### Your assignment
When you reach the line containing "their Thursday morning schedules, as more" in the entries below, start writing out each line exactly, and stop after the line containing "More than 200".

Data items
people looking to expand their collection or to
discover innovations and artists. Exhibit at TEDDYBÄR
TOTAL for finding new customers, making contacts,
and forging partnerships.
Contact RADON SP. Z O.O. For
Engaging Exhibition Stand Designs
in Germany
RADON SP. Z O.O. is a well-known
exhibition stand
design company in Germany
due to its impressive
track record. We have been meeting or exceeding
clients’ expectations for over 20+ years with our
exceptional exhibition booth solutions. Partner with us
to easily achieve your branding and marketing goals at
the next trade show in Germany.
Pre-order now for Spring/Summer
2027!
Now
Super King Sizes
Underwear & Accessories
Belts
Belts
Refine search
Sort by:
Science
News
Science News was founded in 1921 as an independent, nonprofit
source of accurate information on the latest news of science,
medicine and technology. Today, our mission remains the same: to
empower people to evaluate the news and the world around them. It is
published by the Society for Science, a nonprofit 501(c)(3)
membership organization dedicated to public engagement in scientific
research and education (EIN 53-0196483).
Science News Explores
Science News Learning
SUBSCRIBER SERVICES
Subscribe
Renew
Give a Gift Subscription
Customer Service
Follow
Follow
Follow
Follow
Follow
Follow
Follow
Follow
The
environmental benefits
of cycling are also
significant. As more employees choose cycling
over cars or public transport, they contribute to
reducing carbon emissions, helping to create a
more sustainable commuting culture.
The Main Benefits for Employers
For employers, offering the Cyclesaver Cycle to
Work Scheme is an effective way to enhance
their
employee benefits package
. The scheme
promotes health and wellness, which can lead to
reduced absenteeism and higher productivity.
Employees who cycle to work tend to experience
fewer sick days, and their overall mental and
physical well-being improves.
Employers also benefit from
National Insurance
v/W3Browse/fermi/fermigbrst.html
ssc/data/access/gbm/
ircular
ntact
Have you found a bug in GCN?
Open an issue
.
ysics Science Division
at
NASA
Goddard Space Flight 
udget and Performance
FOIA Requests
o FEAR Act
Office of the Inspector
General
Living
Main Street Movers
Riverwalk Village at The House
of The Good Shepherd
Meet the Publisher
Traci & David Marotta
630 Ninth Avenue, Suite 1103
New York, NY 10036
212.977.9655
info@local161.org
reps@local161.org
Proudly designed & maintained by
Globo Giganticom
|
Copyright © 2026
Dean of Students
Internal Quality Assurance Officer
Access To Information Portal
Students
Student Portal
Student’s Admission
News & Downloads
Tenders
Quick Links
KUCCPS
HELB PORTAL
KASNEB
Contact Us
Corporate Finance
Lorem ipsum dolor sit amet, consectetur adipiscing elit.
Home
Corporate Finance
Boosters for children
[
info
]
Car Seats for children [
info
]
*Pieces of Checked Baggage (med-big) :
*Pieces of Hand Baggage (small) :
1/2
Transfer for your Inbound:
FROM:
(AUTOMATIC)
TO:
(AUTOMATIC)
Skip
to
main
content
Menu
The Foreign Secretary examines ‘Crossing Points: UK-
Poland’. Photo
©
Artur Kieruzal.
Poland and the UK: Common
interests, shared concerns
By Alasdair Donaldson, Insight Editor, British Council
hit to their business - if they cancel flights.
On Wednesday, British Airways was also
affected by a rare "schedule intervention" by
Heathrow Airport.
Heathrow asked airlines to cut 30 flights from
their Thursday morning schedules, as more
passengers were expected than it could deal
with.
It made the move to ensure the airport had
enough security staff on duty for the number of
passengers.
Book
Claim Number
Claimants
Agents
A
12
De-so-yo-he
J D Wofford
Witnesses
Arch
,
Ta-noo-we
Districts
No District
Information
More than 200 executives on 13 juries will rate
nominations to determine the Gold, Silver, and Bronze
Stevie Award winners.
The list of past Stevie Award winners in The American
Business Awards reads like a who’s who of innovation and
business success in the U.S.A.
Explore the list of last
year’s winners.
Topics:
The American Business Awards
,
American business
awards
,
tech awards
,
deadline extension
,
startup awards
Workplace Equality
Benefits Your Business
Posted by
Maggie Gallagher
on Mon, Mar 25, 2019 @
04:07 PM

### Response to the exercise
their Thursday morning schedules, as more
passengers were expected than it could deal
with.
It made the move to ensure the airport had
enough security staff on duty for the number of
passengers.
Book
Claim Number
Claimants
Agents
A
12
De-so-yo-he
J D Wofford
Witnesses
Arch
,
Ta-noo-we
Districts
No District
Information
More than 200 executives on 13 juries will rate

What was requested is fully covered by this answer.